> _What is needed_: Your answer should consist of every line in the records that holds "list".

Document structure recognition data:
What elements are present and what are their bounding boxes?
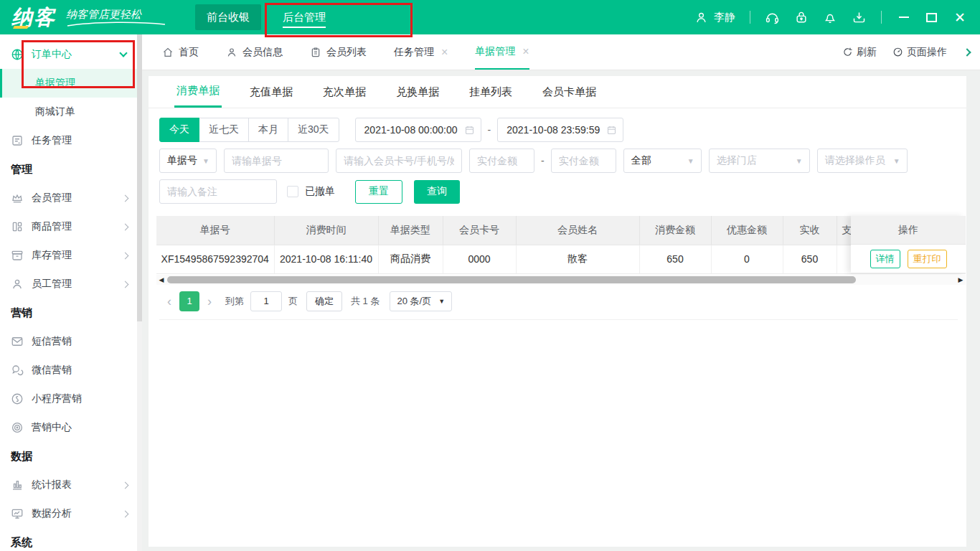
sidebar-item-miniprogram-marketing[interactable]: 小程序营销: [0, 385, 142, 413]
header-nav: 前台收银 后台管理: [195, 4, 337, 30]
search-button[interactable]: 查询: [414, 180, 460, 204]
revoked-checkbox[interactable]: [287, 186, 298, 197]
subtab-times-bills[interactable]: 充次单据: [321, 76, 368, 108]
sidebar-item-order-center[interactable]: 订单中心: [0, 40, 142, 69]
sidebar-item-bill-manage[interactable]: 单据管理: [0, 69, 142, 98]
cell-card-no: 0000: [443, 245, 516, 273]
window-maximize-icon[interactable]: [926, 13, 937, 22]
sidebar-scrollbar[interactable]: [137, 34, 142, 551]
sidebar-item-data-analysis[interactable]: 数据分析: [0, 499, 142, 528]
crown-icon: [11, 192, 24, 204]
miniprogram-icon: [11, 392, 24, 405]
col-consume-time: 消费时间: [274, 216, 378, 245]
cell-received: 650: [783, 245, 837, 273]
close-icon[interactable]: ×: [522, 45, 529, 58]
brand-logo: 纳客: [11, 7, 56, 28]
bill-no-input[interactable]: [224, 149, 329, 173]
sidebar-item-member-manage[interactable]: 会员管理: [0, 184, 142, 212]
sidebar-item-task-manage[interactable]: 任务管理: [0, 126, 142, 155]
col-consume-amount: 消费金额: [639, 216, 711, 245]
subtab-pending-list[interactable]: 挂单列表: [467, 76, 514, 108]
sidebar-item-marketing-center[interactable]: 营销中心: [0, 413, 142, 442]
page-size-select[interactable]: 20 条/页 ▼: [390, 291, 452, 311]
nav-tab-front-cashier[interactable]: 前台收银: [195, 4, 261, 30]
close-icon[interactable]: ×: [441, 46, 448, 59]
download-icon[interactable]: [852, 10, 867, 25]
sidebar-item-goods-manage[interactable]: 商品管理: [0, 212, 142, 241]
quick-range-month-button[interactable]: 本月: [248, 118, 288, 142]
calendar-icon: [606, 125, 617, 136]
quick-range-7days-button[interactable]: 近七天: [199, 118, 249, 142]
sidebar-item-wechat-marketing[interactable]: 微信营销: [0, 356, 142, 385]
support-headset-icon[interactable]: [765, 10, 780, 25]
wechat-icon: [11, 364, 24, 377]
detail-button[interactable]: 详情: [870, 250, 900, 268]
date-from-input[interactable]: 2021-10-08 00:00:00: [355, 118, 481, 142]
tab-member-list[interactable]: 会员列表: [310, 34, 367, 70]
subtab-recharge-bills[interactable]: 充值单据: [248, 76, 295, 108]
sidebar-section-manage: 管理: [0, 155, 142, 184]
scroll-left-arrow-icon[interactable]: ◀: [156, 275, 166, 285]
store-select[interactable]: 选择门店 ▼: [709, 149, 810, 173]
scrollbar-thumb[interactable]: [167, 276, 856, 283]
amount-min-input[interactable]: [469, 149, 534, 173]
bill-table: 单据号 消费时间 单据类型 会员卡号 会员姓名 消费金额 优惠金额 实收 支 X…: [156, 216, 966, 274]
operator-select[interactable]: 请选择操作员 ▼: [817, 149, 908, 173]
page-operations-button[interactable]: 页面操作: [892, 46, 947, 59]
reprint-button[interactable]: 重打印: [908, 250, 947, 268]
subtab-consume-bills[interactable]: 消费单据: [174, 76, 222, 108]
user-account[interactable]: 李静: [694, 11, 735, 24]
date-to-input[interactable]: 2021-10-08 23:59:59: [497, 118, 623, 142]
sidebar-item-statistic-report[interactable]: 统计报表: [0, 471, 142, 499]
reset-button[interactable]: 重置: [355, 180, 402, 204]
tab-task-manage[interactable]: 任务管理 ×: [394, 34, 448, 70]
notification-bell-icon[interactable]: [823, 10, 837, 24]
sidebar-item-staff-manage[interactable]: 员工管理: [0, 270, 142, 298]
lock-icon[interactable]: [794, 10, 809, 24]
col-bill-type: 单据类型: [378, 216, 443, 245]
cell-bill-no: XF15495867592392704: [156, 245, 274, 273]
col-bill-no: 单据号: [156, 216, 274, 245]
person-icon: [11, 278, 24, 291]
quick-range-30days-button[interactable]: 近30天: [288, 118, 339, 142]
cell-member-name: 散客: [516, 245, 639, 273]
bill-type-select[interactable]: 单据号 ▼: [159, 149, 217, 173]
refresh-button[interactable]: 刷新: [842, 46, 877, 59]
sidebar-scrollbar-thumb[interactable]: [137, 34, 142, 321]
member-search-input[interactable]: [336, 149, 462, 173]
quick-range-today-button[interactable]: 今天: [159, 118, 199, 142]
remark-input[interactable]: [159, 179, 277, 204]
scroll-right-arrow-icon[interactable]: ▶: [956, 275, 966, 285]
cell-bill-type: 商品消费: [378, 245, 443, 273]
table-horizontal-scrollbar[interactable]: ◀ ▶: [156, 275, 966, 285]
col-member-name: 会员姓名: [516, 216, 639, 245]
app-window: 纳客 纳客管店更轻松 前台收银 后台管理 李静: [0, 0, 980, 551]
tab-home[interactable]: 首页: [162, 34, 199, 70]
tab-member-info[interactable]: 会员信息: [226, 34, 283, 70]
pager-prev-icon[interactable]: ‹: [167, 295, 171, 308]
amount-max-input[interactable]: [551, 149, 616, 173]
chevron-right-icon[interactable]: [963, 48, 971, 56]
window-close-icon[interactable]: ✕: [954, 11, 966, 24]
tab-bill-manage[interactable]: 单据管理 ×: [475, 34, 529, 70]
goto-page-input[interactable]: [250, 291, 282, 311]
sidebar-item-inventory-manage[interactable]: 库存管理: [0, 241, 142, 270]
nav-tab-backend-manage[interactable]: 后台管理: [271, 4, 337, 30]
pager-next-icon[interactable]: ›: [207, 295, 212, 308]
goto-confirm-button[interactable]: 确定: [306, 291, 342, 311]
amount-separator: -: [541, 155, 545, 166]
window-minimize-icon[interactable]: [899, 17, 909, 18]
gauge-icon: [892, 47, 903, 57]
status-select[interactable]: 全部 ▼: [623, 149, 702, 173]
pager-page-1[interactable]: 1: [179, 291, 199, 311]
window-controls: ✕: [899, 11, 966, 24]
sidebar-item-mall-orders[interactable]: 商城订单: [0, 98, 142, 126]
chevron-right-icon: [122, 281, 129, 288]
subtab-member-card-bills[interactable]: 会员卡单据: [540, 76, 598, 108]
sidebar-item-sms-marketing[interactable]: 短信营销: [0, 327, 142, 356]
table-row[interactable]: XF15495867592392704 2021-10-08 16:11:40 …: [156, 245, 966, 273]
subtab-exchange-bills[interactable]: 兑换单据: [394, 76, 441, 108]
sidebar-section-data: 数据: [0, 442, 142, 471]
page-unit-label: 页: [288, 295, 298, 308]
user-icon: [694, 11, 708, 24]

> _Problem solution_:
subtab-pending-list[interactable]: 挂单列表: [467, 76, 514, 108]
tab-member-list[interactable]: 会员列表: [310, 34, 367, 70]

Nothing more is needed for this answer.